With regard to fairness aware machine learning, we explored a problem that involves fairness constraints under changing environments. Specifically, in an online learning setting, data arrives sequentially. Here, the data distribution can change over time, but the learner is still constrained by fairness requirements. In transport, changing environments are a very common scenario. For example, autonomous vehicles drive under various changing environments such as in terms of time of day (sunrise, noon, sunset, night time), or weather patterns (such as rain, cloud cover, sunny conditions). An autonomous vehicle performs various functions which are driven by machine learning, such as pedestrian detection. These functions may be subject to various fairness constraints; for instance, pedestrian detection (whether or not the object being seen is a pedestrian) must be fair with respect to the race or gender of the individuals being detected. Furthermore, this detection task may need to be performed under the various changing environments that we just discussed, i.e., an autonomous vehicle will need to detect pedestrians under various weather conditions and time-of-day scenarios. As such, this provides a very suitable use case for the need for fair online learning under changing environments. To this end, we have proposed a novel algorithm under the assumption that data collected at each time can be disentangled with two representations, an environment-invariant semantic factor and an environment-specific variation factor. The semantic factor is further used for fair prediction under a group fairness constraint.

With regard to generative AI, we will monitor conflicts and political violence around the world by analyzing volumes of continuous or stream specialized text on a global scale. To help advance research in political science, we introduce ConfliBERT, a domain-specific pre-trained large language model (LLM, part of generative AI) for conflict and political violence.

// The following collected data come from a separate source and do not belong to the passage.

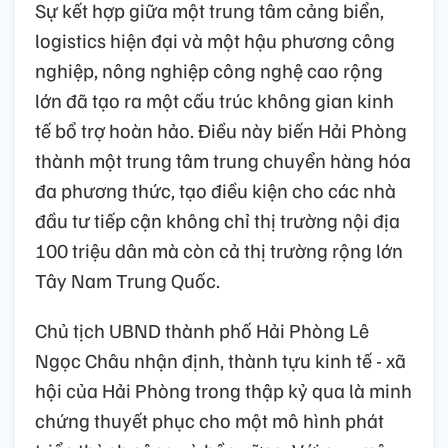
Sự kết hợp giữa một trung tâm cảng biển,
logistics hiện đại và một hậu phương công
nghiệp, nông nghiệp công nghệ cao rộng
lớn đã tạo ra một cấu trúc không gian kinh
tế bổ trợ hoàn hảo. Điều này biến Hải Phòng
thành một trung tâm trung chuyển hàng hóa
đa phương thức, tạo điều kiện cho các nhà
đầu tư tiếp cận không chỉ thị trường nội địa
100 triệu dân mà còn cả thị trường rộng lớn
Tây Nam Trung Quốc.
Chủ tịch UBND thành phố Hải Phòng Lê
Ngọc Châu nhận định, thành tựu kinh tế - xã
hội của Hải Phòng trong thập kỷ qua là minh
chứng thuyết phục cho một mô hình phát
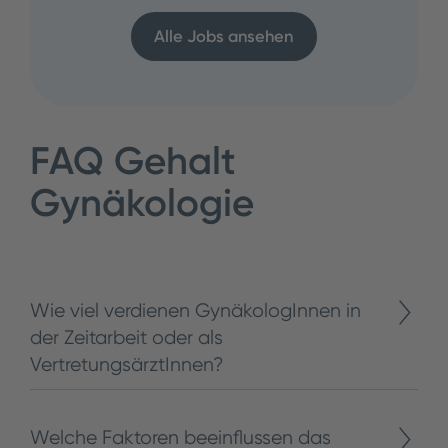
Alle Jobs ansehen
FAQ Gehalt
Gynäkologie
Wie viel verdienen GynäkologInnen in
der Zeitarbeit oder als
VertretungsärztInnen?
Welche Faktoren beeinflussen das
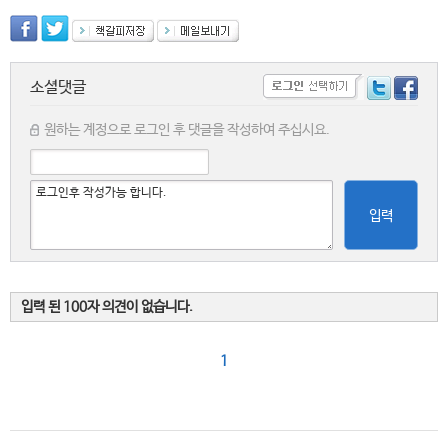
소셜댓글
원하는 계정으로 로그인 후 댓글을 작성하여 주십시요.
입력
입력 된 100자 의견이 없습니다.
1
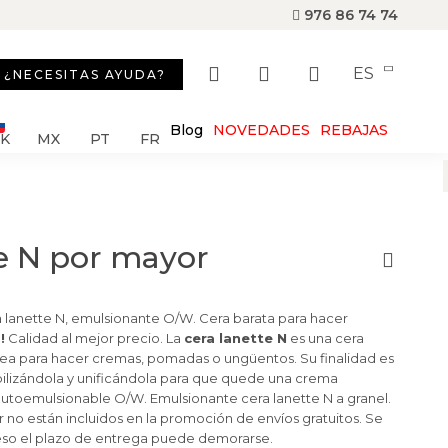
976 86 74 74
ES
¿NECESITAS AYUDA?
Blog
NOVEDADES
REBAJAS
SK
MX
PT
FR
te N por mayor
 lanette N, emulsionante O/W. Cera barata para hacer
!
Calidad al mejor precio. La
cera lanette N
es una cera
a para hacer cremas, pomadas o ungüentos. Su finalidad es
bilizándola y unificándola para que quede una crema
autoemulsionable O/W
. Emulsionante cera lanette N a granel.
 no están incluidos en la promoción de envíos gratuitos. Se
eso el plazo de entrega puede demorarse.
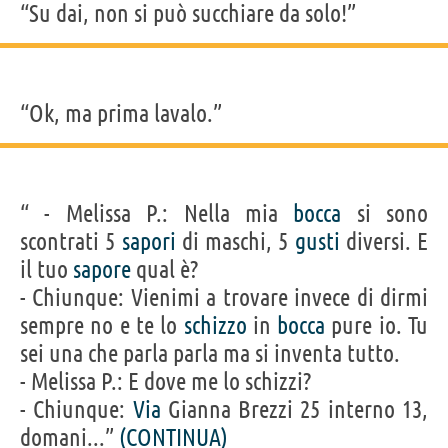
“Su dai, non si può succhiare da solo!”
“Ok, ma prima lavalo.”
“ - Melissa P.: Nella mia
bocca
si sono
scontrati 5
sapori
di maschi, 5
gusti
diversi. E
il tuo
sapore
qual è?
- Chiunque: Vienimi a trovare invece di dirmi
sempre no e te lo
schizzo
in
bocca
pure io. Tu
sei una che parla parla ma si inventa tutto.
- Melissa P.: E dove me lo schizzi?
- Chiunque:
Via
Gianna Brezzi 25 interno 13,
domani...”
(CONTINUA)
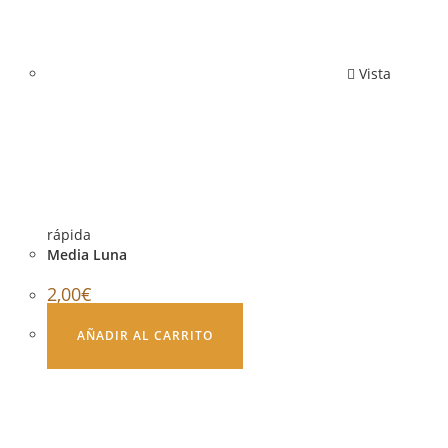
Vista
rápida
Media Luna
2,00
€
AÑADIR AL CARRITO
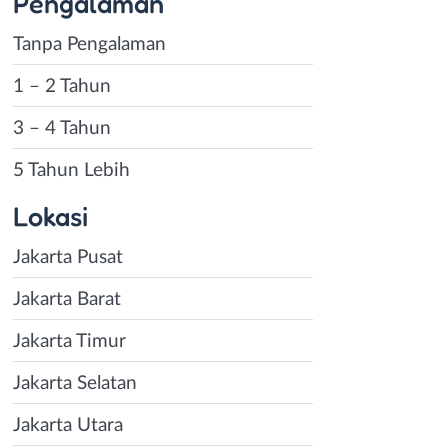
Pengalaman
Tanpa Pengalaman
1 – 2 Tahun
3 – 4 Tahun
5 Tahun Lebih
Lokasi
Jakarta Pusat
Jakarta Barat
Jakarta Timur
Jakarta Selatan
Jakarta Utara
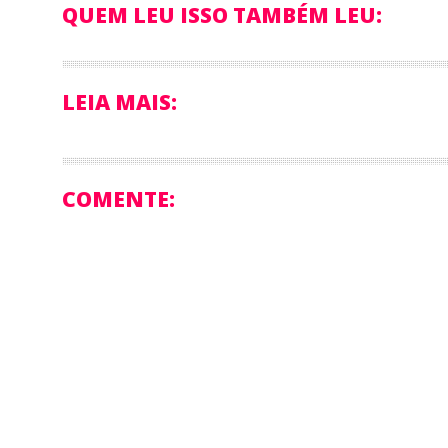
QUEM LEU ISSO TAMBÉM LEU:
LEIA MAIS:
COMENTE:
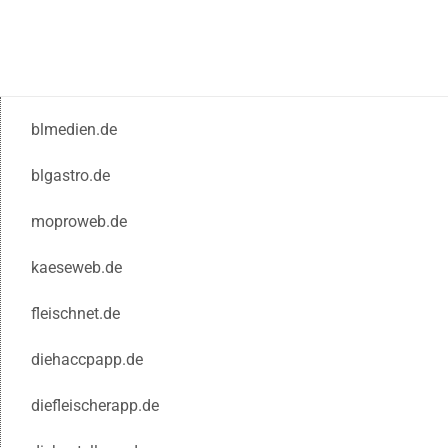
blmedien.de
blgastro.de
moproweb.de
kaeseweb.de
fleischnet.de
diehaccpapp.de
diefleischerapp.de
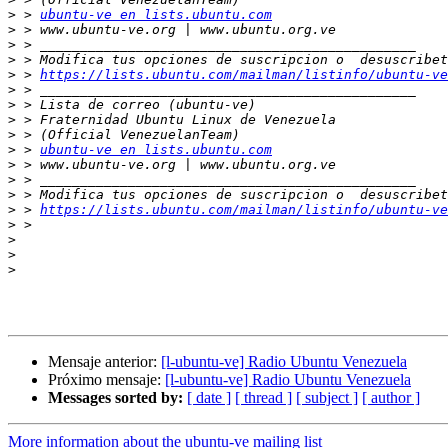
>
 > 
ubuntu-ve en lists.ubuntu.com
>
>
>
>
 > 
https://lists.ubuntu.com/mailman/listinfo/ubuntu-ve
>
>
>
>
>
 > 
ubuntu-ve en lists.ubuntu.com
>
>
>
>
 > 
https://lists.ubuntu.com/mailman/listinfo/ubuntu-ve
>
>
>
>
Mensaje anterior:
[l-ubuntu-ve] Radio Ubuntu Venezuela
Próximo mensaje:
[l-ubuntu-ve] Radio Ubuntu Venezuela
Messages sorted by:
[ date ]
[ thread ]
[ subject ]
[ author ]
More information about the ubuntu-ve mailing list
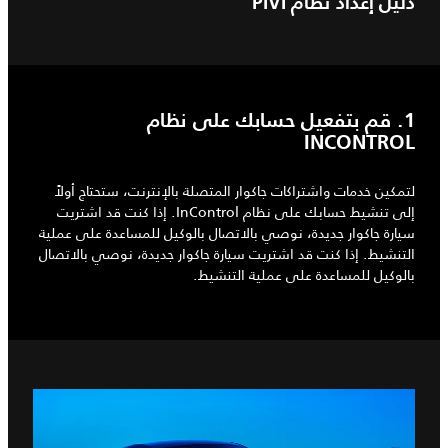
دليل إعداد نظام PIVI
1. قم بتفعيل حسابك على نظام
INCONTROL
لتمكين خدمات واشتراكات جاكوار المتصلة بالإنترنت، ستحتاج أولاً
إلى تنشيط حسابك على نظام InControl. إذا كنت قد اشتريت
سيارة جاكوار جديدة، نوصي بالاتصال بالوكيل للمساعدة على عملية
التنشيط. إذا كنت قد اشتريت سيارة جاكوار جديدة، نوصي بالاتصال
بالوكيل للمساعدة على عملية التنشيط.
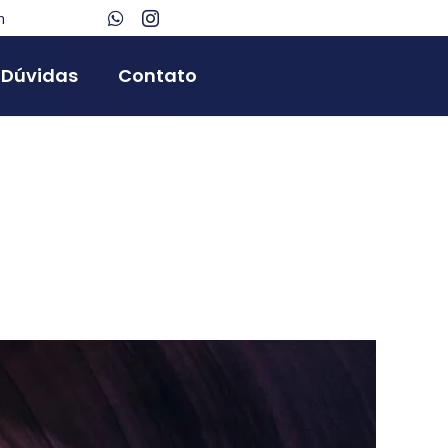
m
Dúvidas
Contato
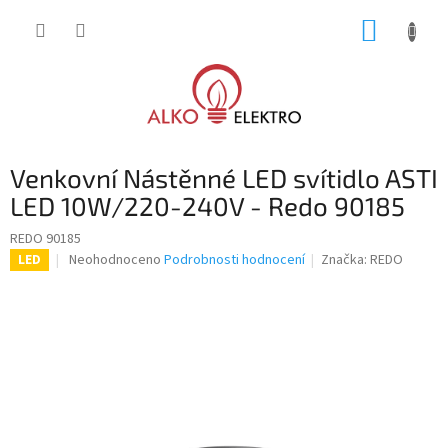
Přejít
NÁKUP
na
obsah
KOŠÍK
Venkovní Nástěnné LED svítidlo ASTI
LED 10W/220-240V - Redo 90185
REDO 90185
Průměrné
Neohodnoceno
Podrobnosti hodnocení
Značka:
REDO
LED
hodnocení
produktu
je
0,0
z
5
hvězdiček.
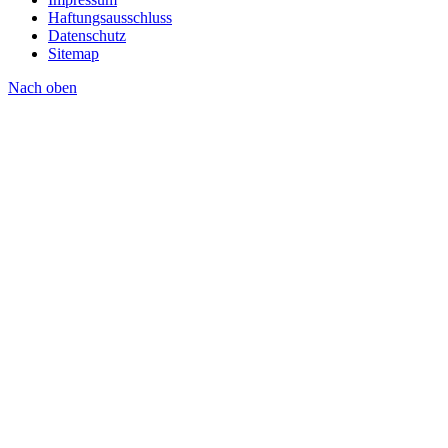
Haftungsausschluss
Datenschutz
Sitemap
Nach oben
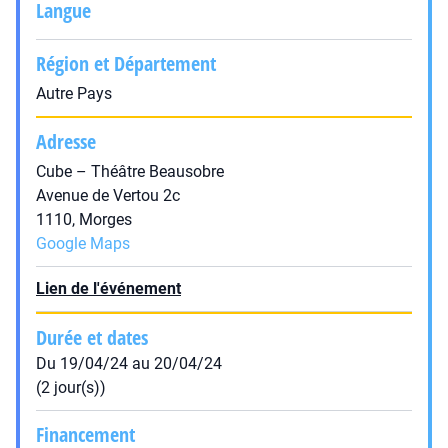
Langue
Région et Département
Autre Pays
Adresse
Cube – Théâtre Beausobre
Avenue de Vertou 2c
1110, Morges
Google Maps
Lien de l'événement
Durée et dates
Du 19/04/24 au 20/04/24
(2 jour(s))
Financement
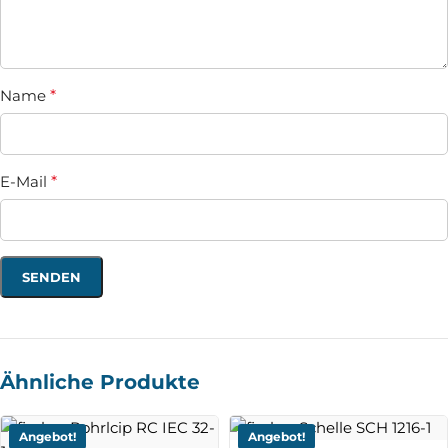
Name
*
E-Mail
*
Ähnliche Produkte
Angebot!
Angebot!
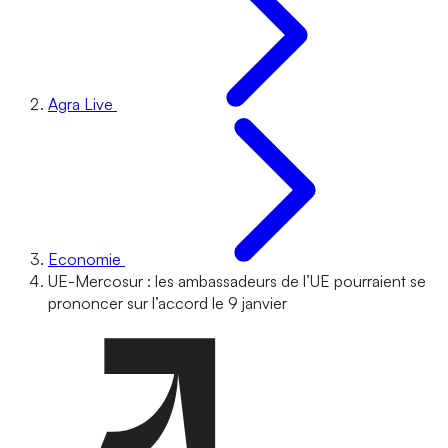
Agra Live
Economie
UE-Mercosur : les ambassadeurs de l’UE pourraient se
prononcer sur l’accord le 9 janvier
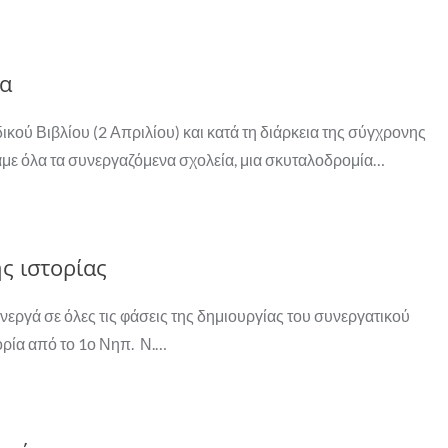
ία
ού Βιβλίου (2 Απριλίου) και κατά τη διάρκεια της σύγχρονης
με όλα τα συνεργαζόμενα σχολεία, μια σκυταλοδρομία…
ς ιστορίας
ενεργά σε όλες τις φάσεις της δημιουργίας του συνεργατικού
ορία από το 1ο Νηπ. Ν.…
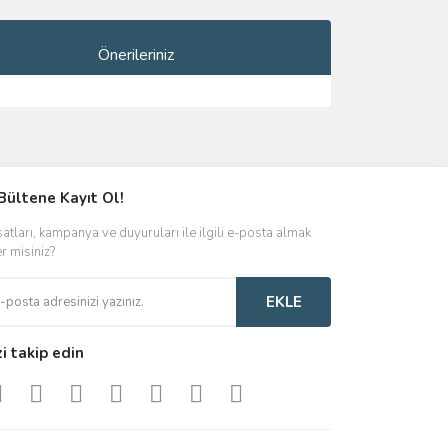
Önerileriniz
ımıza iletebilirsiniz.
Bültene Kayıt Ol!
satları, kampanya ve duyuruları ile ilgili e-posta almak
er misiniz?
EKLE
zi takip edin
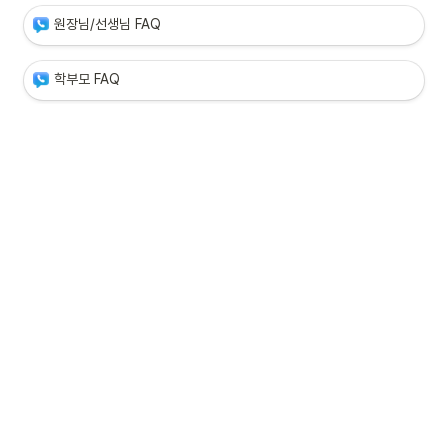
원장님/선생님 FAQ
학부모 FAQ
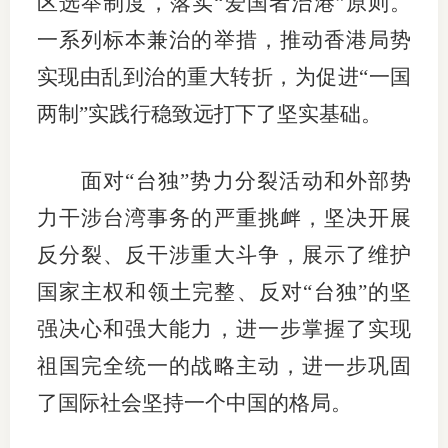
区选举制度，落实“爱国者治港”原则。
一系列标本兼治的举措，推动香港局势
实现由乱到治的重大转折，为促进“一国
两制”实践行稳致远打下了坚实基础。
面对“台独”势力分裂活动和外部势
力干涉台湾事务的严重挑衅，坚决开展
反分裂、反干涉重大斗争，展示了维护
国家主权和领土完整、反对“台独”的坚
强决心和强大能力，进一步掌握了实现
祖国完全统一的战略主动，进一步巩固
了国际社会坚持一个中国的格局。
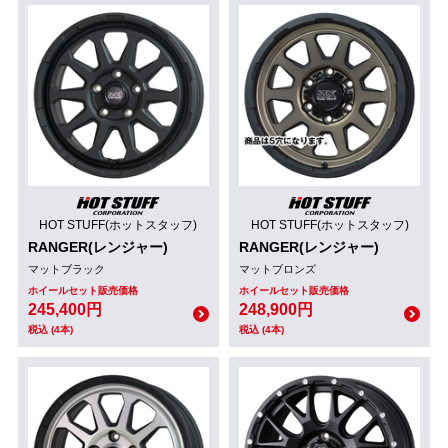
HOT STUFF(ホットスタッフ)
HOT STUFF(ホットスタッフ)
RANGER(レンジャー)
RANGER(レンジャー)
マットブラック
マットブロンズ
ホイールセット販売価格
ホイールセット販売価格
245,400円
248,900円
税込 (4本)
税込 (4本)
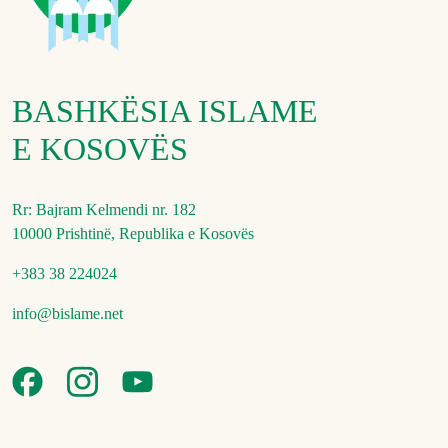
BASHKËSIA ISLAME
E KOSOVËS
Rr: Bajram Kelmendi nr. 182
10000 Prishtinë, Republika e Kosovës
+383 38 224024
info@bislame.net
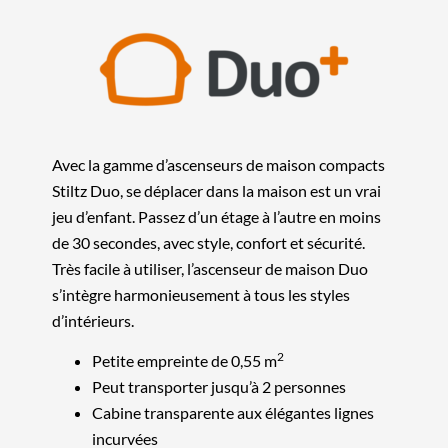
Avec la gamme d’ascenseurs de maison compacts
Stiltz Duo, se déplacer dans la maison est un vrai
jeu d’enfant. Passez d’un étage à l’autre en moins
de 30 secondes, avec style, confort et sécurité.
Très facile à utiliser, l’ascenseur de maison Duo
s’intègre harmonieusement à tous les styles
d’intérieurs.
2
Petite empreinte de 0,55 m
Peut transporter jusqu’à 2 personnes
Cabine transparente aux élégantes lignes
incurvées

We first gather a large domain-specific text corpus for large language modeling from various sources. We then build ConfliBERT using two approaches: pre-training from scratch and continual pre-training to facilitate lifelong learning. For incremental/continual learning, deep learning models should be able to learn new information while retaining previously learned skills or knowledge, but catastrophic forgetting does happen and we will address that in this talk.

*This work is funded by NSF, DOT, NIH, ONR, ARMY, and NSA. The work, ConflictBERT is in collaboration with Dr. Patrick Brandt, and Dr. Jennifer Holmes, (School of Economic, Political and Policy Sciences, UT Dallas) and the fairness aware ML work is with Dr. Feng Chen (Computer Science).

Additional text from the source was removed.